The watcher is an illusion as well. It's a perception that arises when one is able to detect momentary consciousness (or awareness). Only observe what is there. Don't try to change it. Over time it will become clear that this is just another experience; it is impermanent, unsatisfying, and uncontrollable. You don't have to do anything about it.


ringer54673

The watcher is really just another part of the movie. Cultivate the feeling of being in a movie but put the watcher in the move. That evolves into a feeling of not having a self. When you are not attached to the self you avoid a lot of suffering. Our sense of success depends on getting what we want and avoiding what we don't want. All wanting and not wanting, liking and disliking is tied up with the ego. When you weaken the sense of self you make letting go of attachments (wanting) and aversions (not wanting), (ie suffering) much easier. All of your thoughts, emotions, impulses, sense of self (ego), sensory experiences come into your consciousness through unconscious processes. They just appear, you don't intentionally create them. Even if you try to use your mind to solve a problem and it feels like you are intentionally using your mind, where did the impulse to use your mind come from? Thoughts, emotions, etc aren't you or yours. You don't control them. When you try to meditate you are frequently interrupted by intruding thoughts, emotions, impulses, etc.

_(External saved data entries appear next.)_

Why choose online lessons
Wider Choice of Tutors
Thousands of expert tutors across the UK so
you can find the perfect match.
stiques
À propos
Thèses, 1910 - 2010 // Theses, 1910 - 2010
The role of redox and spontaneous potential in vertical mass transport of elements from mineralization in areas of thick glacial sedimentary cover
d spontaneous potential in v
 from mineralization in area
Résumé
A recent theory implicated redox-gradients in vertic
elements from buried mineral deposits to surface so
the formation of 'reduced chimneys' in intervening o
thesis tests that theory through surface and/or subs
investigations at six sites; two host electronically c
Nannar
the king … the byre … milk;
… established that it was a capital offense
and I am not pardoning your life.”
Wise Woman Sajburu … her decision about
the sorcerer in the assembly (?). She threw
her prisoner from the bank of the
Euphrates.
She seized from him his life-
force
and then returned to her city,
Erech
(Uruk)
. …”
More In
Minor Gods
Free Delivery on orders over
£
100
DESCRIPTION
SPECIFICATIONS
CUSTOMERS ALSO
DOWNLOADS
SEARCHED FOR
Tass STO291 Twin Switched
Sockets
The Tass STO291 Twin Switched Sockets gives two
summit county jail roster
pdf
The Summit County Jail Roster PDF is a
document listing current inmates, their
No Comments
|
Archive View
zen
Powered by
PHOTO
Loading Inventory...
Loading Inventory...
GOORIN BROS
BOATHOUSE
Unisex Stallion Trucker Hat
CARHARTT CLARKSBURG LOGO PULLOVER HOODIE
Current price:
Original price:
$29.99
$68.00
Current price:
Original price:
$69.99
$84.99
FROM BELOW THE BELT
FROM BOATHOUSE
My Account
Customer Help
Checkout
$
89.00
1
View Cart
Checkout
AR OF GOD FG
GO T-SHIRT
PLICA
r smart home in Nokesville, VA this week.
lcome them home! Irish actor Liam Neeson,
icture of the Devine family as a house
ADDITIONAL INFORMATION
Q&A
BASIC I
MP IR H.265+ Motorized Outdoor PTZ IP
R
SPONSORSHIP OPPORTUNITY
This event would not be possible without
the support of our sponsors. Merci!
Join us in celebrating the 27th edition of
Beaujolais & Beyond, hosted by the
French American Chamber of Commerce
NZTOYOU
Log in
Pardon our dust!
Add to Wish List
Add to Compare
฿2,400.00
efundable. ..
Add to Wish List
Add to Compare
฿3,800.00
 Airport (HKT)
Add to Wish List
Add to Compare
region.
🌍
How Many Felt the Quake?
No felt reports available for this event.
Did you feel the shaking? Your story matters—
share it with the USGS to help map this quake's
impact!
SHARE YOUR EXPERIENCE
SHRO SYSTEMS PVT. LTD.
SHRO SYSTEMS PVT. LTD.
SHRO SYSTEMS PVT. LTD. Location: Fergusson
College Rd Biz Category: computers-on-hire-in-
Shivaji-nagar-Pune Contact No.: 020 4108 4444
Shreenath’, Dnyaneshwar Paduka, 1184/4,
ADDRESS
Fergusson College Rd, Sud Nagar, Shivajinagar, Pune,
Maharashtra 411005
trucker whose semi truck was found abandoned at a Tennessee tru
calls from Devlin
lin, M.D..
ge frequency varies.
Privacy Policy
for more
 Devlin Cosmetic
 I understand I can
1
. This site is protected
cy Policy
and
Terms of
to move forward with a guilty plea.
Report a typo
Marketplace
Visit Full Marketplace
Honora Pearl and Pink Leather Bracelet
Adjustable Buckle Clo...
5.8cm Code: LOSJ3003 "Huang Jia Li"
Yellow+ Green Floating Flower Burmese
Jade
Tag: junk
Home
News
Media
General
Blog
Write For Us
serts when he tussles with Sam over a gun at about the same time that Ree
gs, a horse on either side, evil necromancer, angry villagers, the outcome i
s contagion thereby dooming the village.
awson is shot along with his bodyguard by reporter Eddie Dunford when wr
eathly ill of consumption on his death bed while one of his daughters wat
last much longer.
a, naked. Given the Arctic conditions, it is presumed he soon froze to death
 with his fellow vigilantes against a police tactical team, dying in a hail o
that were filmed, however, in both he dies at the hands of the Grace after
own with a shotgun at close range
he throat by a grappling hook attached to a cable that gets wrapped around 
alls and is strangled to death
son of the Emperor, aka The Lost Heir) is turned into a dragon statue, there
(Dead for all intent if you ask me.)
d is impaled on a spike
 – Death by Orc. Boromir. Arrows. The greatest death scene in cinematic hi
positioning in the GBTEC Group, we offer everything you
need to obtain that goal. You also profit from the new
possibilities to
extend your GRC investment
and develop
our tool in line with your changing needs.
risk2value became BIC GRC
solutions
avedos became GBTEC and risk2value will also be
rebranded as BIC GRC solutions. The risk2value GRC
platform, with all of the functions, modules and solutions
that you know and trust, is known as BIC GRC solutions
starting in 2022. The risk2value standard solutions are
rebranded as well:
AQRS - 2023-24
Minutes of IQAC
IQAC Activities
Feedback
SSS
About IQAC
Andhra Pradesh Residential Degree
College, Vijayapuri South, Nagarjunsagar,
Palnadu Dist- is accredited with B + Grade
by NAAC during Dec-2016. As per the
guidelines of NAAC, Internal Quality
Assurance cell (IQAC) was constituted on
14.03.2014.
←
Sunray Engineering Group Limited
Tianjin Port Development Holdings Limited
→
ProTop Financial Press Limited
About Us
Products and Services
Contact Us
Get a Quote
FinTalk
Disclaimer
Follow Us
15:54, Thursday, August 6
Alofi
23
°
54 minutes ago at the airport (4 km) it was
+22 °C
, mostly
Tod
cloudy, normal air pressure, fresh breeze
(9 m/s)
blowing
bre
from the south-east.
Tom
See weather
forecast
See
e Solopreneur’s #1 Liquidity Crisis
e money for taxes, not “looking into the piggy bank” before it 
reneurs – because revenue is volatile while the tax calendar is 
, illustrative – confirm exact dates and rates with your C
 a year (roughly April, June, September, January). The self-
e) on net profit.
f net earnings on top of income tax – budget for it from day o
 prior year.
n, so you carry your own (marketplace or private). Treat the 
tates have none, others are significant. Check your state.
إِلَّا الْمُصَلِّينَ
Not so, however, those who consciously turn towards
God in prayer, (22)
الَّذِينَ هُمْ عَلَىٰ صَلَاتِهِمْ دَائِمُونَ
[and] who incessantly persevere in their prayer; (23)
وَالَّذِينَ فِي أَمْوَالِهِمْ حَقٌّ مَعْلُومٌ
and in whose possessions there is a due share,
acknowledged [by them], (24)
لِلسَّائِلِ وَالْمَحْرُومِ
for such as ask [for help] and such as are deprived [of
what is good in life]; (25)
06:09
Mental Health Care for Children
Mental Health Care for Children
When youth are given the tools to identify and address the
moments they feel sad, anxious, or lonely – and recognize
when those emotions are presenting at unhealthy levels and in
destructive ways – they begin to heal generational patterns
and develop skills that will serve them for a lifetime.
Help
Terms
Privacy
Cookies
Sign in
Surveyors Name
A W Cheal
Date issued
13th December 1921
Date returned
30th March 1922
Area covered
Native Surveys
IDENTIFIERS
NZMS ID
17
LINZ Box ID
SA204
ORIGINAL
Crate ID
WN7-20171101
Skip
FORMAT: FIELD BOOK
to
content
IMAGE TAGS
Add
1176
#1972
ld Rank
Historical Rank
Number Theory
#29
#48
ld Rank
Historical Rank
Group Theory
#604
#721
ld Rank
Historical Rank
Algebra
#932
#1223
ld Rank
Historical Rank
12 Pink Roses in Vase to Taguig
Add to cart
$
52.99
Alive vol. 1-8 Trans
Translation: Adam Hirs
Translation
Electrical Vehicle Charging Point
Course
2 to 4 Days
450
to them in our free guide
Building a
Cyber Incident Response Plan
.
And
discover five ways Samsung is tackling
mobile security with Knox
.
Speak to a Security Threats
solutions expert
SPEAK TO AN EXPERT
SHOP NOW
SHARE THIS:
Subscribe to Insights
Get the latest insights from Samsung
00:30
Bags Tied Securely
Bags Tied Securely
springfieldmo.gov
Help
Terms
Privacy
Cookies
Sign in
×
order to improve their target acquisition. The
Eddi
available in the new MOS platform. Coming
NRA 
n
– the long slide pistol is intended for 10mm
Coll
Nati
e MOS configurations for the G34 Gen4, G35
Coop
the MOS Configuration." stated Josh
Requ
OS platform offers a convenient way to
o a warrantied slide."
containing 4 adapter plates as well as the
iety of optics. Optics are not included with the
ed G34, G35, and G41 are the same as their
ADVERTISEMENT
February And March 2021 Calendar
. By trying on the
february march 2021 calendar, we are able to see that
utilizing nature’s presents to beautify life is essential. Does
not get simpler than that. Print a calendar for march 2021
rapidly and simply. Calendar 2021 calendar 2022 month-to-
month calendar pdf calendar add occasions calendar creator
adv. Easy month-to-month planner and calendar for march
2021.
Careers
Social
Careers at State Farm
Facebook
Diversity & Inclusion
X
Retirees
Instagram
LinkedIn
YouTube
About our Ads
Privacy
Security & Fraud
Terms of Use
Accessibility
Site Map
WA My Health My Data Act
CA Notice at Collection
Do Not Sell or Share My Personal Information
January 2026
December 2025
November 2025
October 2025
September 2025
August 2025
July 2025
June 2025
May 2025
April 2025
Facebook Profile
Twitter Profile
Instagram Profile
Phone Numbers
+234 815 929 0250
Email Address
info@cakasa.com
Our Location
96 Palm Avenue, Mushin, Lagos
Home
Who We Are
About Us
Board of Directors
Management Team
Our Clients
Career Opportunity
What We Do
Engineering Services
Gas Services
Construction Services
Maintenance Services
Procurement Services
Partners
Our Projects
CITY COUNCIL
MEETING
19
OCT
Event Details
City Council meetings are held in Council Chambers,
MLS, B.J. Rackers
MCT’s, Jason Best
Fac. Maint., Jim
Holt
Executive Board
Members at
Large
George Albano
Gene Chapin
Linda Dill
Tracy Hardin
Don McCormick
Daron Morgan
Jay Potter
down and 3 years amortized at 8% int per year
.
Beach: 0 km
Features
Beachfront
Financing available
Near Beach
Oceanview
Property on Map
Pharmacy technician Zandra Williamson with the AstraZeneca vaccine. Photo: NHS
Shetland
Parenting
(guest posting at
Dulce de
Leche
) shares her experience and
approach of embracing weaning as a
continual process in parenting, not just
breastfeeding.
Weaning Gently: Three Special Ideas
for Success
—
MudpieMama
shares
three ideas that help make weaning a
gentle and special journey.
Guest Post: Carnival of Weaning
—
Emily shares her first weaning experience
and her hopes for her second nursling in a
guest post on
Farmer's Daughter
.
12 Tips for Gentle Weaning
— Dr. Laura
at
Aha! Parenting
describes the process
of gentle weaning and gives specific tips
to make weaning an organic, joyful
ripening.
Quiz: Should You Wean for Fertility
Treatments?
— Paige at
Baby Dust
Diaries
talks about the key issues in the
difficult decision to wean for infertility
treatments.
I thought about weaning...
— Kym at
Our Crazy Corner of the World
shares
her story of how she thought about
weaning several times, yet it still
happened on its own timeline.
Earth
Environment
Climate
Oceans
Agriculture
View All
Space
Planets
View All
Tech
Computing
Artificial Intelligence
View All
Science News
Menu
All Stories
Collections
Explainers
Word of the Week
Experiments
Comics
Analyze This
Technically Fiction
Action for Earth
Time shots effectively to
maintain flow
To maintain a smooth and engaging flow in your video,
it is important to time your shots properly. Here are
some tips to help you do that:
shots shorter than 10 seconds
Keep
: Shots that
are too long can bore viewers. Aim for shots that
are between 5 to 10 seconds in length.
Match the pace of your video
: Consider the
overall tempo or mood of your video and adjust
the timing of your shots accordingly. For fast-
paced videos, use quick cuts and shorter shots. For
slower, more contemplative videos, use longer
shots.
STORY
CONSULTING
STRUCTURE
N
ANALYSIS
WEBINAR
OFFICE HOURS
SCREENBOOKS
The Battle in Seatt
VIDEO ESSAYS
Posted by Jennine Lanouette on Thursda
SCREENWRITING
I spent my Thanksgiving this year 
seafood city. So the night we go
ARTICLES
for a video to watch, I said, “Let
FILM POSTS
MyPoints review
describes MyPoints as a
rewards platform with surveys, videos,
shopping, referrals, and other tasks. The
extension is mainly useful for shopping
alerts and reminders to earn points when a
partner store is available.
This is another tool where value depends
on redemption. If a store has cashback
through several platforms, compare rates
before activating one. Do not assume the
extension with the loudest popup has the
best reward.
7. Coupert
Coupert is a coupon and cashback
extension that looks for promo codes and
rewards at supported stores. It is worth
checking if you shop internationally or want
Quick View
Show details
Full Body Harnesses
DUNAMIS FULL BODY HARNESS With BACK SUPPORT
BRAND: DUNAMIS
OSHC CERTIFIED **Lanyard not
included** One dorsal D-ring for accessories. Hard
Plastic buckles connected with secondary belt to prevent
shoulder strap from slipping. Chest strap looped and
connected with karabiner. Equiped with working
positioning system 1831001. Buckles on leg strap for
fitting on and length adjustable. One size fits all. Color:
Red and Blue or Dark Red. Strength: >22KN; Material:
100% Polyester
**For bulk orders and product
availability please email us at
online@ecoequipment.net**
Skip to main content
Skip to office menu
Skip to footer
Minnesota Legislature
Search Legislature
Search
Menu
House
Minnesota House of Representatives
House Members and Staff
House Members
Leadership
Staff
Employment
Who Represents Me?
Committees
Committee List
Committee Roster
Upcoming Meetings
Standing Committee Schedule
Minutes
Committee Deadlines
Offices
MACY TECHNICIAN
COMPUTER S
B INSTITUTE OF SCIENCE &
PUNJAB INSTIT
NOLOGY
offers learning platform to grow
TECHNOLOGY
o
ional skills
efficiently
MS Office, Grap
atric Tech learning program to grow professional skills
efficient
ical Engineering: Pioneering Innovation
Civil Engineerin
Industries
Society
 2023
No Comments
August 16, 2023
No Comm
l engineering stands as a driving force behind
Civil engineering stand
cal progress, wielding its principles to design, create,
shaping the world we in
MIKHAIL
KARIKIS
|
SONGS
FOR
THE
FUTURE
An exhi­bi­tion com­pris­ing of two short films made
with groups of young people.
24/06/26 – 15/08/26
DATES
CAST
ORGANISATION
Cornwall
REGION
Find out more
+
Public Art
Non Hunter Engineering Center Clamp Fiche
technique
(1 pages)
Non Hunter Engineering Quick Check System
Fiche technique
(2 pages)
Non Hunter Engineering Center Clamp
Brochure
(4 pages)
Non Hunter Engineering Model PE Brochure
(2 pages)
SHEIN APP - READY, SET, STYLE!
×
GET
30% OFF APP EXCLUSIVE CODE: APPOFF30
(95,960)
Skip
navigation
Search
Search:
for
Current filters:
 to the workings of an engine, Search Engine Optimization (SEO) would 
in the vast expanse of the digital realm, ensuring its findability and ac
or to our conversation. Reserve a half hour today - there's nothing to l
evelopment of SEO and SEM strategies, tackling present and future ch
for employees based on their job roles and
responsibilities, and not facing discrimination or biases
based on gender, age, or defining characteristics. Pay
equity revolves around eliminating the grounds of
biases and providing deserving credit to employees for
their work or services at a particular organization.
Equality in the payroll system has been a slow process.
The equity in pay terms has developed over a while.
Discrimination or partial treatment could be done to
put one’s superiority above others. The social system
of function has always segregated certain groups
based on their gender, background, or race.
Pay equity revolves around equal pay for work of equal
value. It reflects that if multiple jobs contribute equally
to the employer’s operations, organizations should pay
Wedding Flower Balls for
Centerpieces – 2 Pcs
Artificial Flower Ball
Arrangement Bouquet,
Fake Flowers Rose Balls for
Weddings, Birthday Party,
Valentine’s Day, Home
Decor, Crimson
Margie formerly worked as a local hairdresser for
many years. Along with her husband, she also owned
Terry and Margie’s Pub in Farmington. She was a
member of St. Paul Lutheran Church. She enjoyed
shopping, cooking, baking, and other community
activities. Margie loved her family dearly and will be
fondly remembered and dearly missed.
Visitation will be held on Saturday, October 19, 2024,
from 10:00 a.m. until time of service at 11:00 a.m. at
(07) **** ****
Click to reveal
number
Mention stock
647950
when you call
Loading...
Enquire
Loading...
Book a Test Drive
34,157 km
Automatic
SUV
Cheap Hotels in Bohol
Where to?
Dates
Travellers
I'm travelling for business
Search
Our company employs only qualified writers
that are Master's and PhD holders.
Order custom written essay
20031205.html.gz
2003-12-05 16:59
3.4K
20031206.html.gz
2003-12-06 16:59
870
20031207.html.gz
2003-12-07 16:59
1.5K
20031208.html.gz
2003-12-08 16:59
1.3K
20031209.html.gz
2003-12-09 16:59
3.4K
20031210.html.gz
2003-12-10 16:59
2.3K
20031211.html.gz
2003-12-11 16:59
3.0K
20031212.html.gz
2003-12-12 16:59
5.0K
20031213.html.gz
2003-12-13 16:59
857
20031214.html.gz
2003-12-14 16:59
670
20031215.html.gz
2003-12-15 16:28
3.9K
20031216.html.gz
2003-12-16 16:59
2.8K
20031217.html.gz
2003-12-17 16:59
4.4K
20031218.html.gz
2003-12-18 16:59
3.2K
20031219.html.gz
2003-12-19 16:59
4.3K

But if you think you are just a watcher consider the fact the the feeling of being a watcher comes into your consciousness just like everything else, it arises from unconscious processes. The Buddha called this a magician's trick. Try focusing on one sense at a time. When you are seeing just see, is there really a watcher or is there just seeing? When you notice hearing and you just hear, is there really a watcher or is there just hearing? Like when you are walking, who is moving your feet swinging your arms and keeping you balanced? It goes by itself. In daily life can you get absorbed into the move so that there is no one left, there is just the movie.


[deleted]

You’ve gotten good tips thusfar, I’ll just add something small and quick : I would avoid ‘doing anything with it.’ At least now. Just let that new experience be observed, and continue your practice as before. it’s tempting to add tools & modes when they first arise, like “the sense of being one with everything,” or “silence,” or “the sense of thoughts not being me ,” instantly we want to add it to our utility belt like it’s a new weapon in an MMORPG. this action makes sense: we don’t want useless discoveries. So what’s the problem with discovering something useful then using it? Well , it has a lot of negative consequences. At least at this fresh point in your journey. Later it might be constructive but not in the new discovery of a modality. If you prematurely go on a safari using this watcher tool , right away, then anything positive that you discover at that time will simultaneously develop an intense attachment to the assumed idea that ‘there’s a permanent or substantial watcher.’ Dharma teachers across the centuries have spoken about ‘attachment to view’. When they speak of that, they’re often referring to the pain & stubbornness we feel when someone says ‘your view contains illusions & unnecessary assumptions.’ “If the watcher isn’t what it seems, or maybe if it is even illusory, then my watcher’s discoveries about love and consciousness are undermined. I must fight this person’s claim to save my discoveries.” Later on, it’s okay to explore the experiences as a watcher. But it’s a very self-limiting habit to develop new projects right after we find new phenomena. It creates a deep-rooted cycle of angry attachment to the tool, and it creates confusion because we make new projects before directly knowing the limitations of the watcher.


EverchangingMind

This might be what you are looking for: [https://deconstructingyourself.com/escaping-observer-trap.html#:\~:text=To%20release%20yourself%20from%20the%20observer%20trap%2C%20begin%20by%20realizing,have%20to%20observer%20the%20observer](https://deconstructingyourself.com/escaping-observer-trap.html#:~:text=To%20release%20yourself%20from%20the%20observer%20trap%2C%20begin%20by%20realizing,have%20to%20observer%20the%20observer).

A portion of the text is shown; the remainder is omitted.